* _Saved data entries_
* * * *

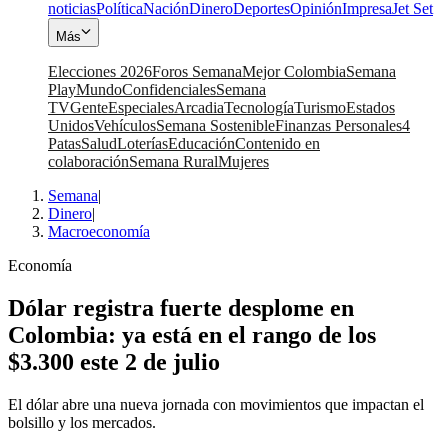
noticias
Política
Nación
Dinero
Deportes
Opinión
Impresa
Jet Set
Más
Elecciones 2026
Foros Semana
Mejor Colombia
Semana
Play
Mundo
Confidenciales
Semana
TV
Gente
Especiales
Arcadia
Tecnología
Turismo
Estados
Unidos
Vehículos
Semana Sostenible
Finanzas Personales
4
Patas
Salud
Loterías
Educación
Contenido en
colaboración
Semana Rural
Mujeres
Semana
|
Dinero
|
Macroeconomía
Economía
Dólar registra fuerte desplome en
Colombia: ya está en el rango de los
$3.300 este 2 de julio
El dólar abre una nueva jornada con movimientos que impactan el
bolsillo y los mercados.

* * * *

Copy the records above exactly. The pictures are not part of the copy.

* _ANSWER BOX_
noticias
Política
Nación
Dinero
Deportes
Opinión
Impresa
Jet Set
Más
Elecciones 2026
Foros Semana
Mejor Colombia
Semana
Play
Mundo
Confidenciales
Semana
TV
Gente
Especiales
Arcadia
Tecnología
Turismo
Estados
Unidos
Vehículos
Semana Sostenible
Finanzas Personales
4
Patas
Salud
Loterías
Educación
Contenido en
colaboración
Semana Rural
Mujeres
Semana
|
Dinero
|
Macroeconomía
Economía
Dólar registra fuerte desplome en
Colombia: ya está en el rango de los
$3.300 este 2 de julio
El dólar abre una nueva jornada con movimientos que impactan el
bolsillo y los mercados.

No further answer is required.